* _The task_: Produce a word-for-word copy of the line that contains "Find the location" and each line after it through the end of the material, omitting pictures and all other lines.

* _Given data_:
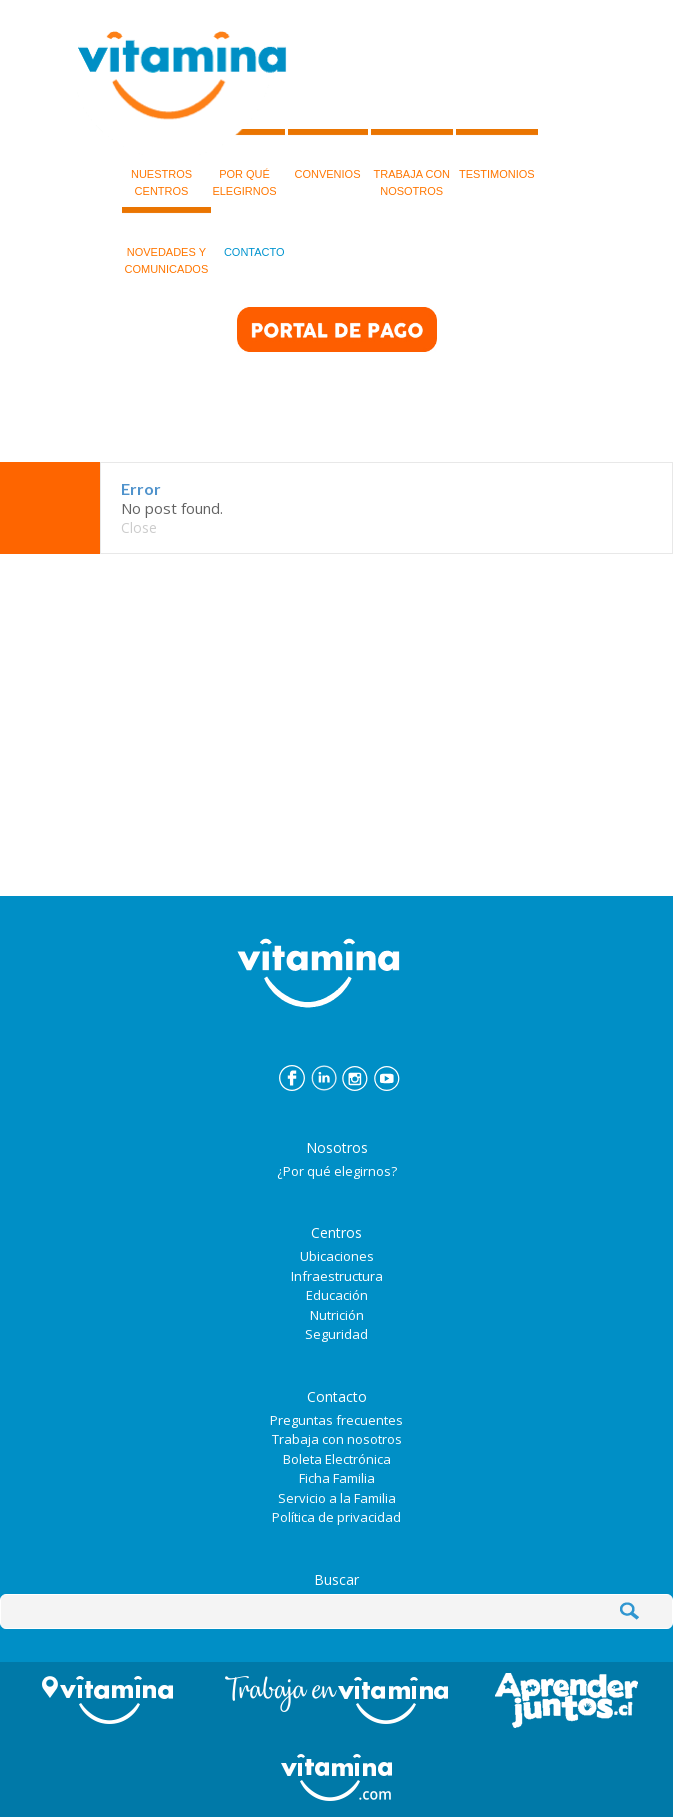 This screenshot has height=1817, width=673. What do you see at coordinates (337, 1276) in the screenshot?
I see `Infraestructura` at bounding box center [337, 1276].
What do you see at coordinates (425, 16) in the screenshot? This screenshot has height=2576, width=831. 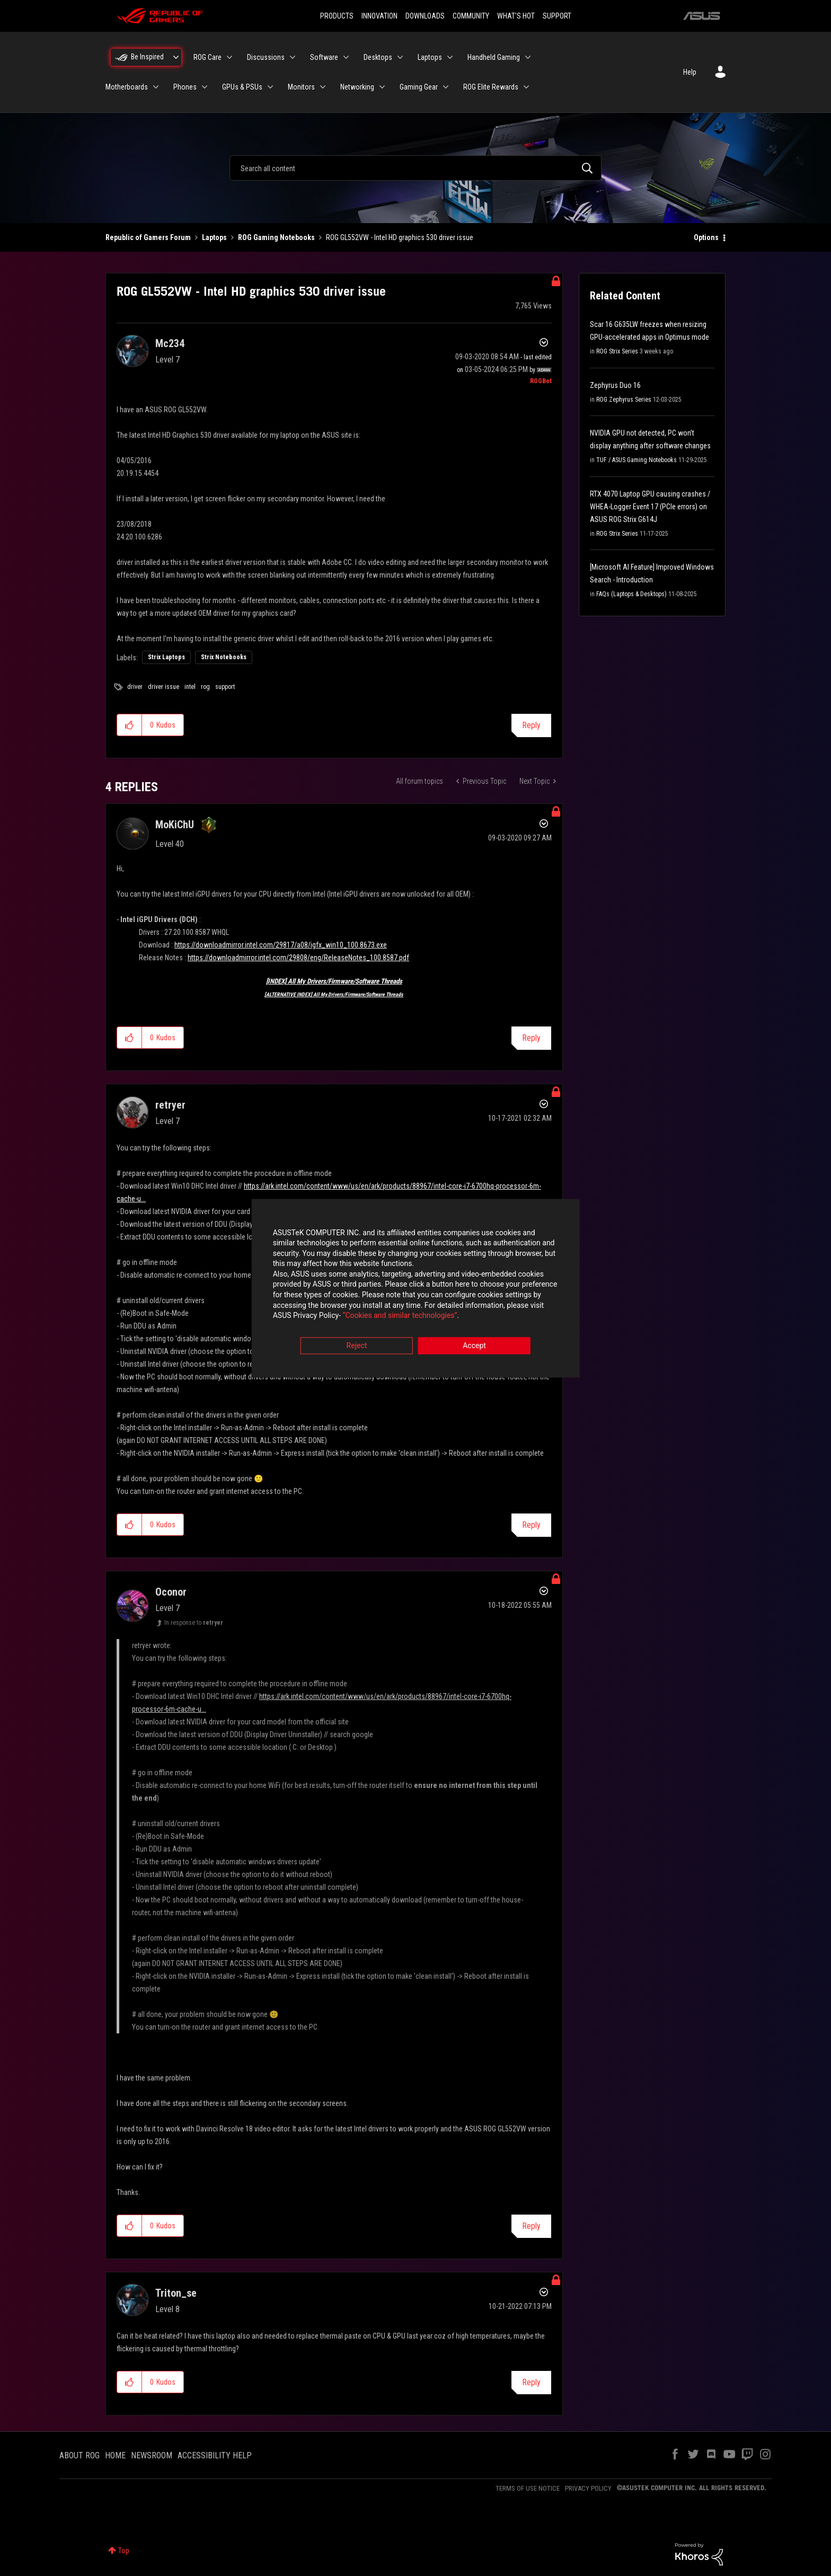 I see `DOWNLOADS` at bounding box center [425, 16].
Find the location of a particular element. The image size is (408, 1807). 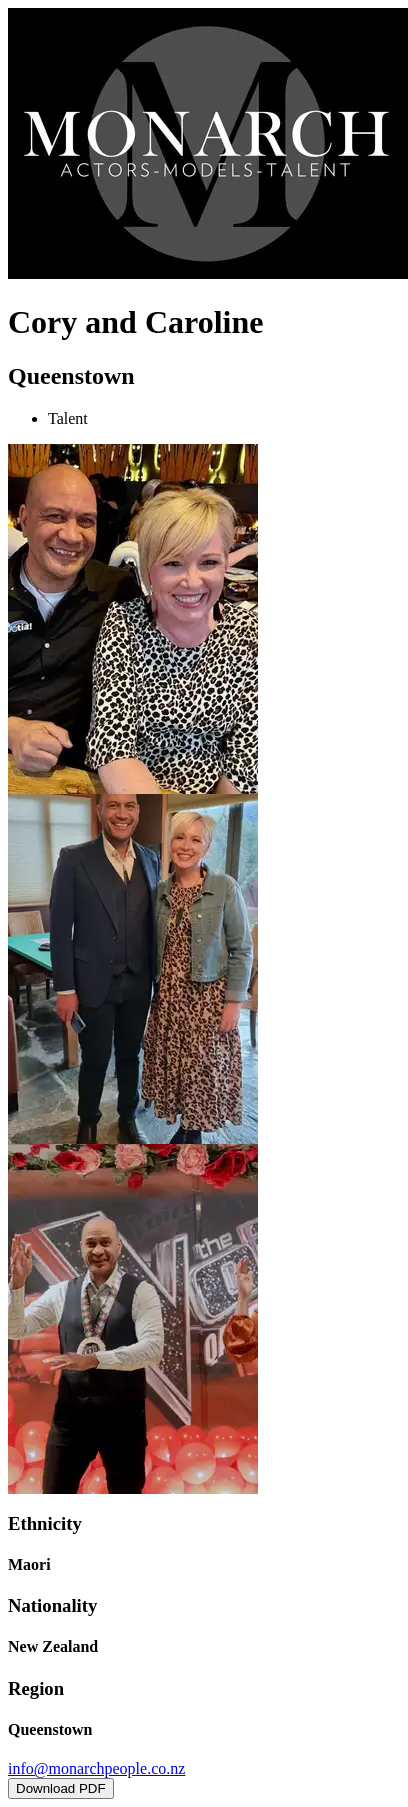

info@monarchpeople.co.nz is located at coordinates (96, 1768).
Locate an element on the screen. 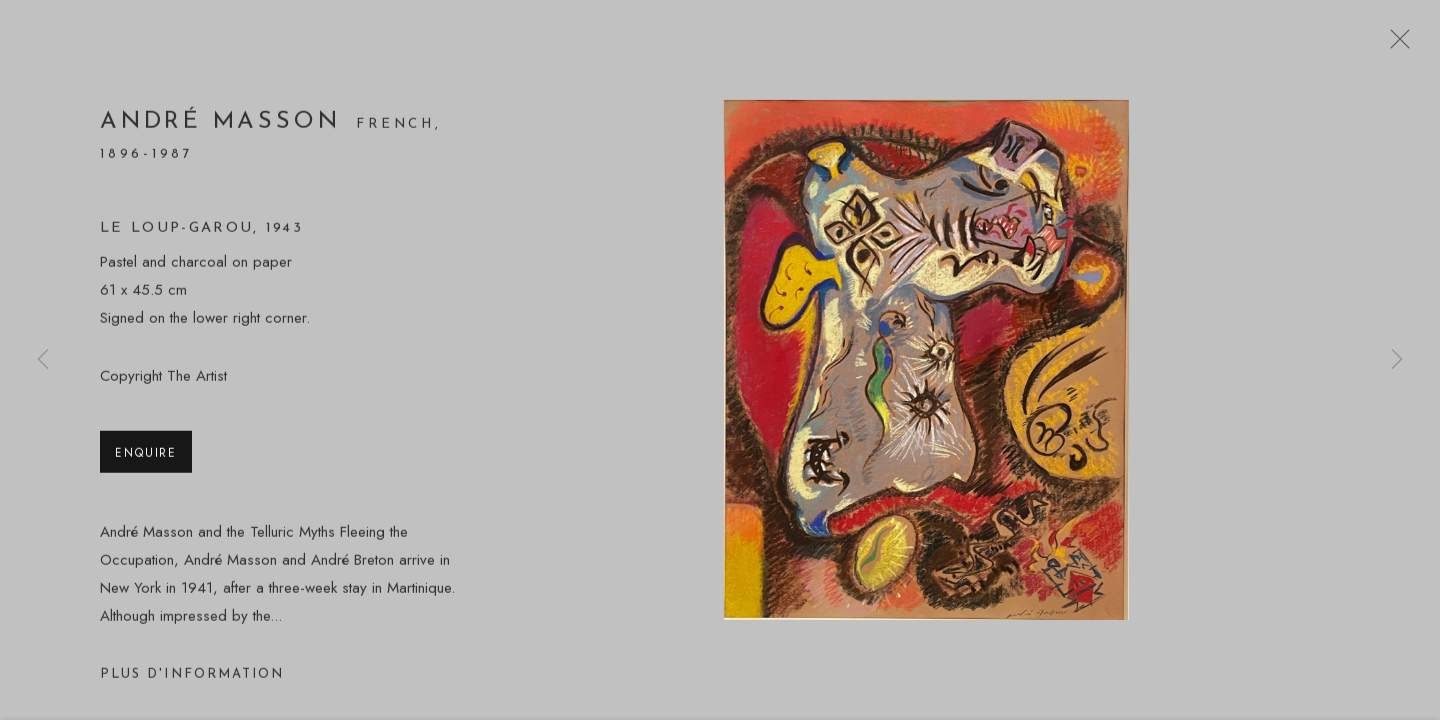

* _Result of the exercise_:
Find the location of a particular element. The image size is (408, 1807). 

info@monarchpeople.co.nz is located at coordinates (96, 1768).
Locate an element on the screen. 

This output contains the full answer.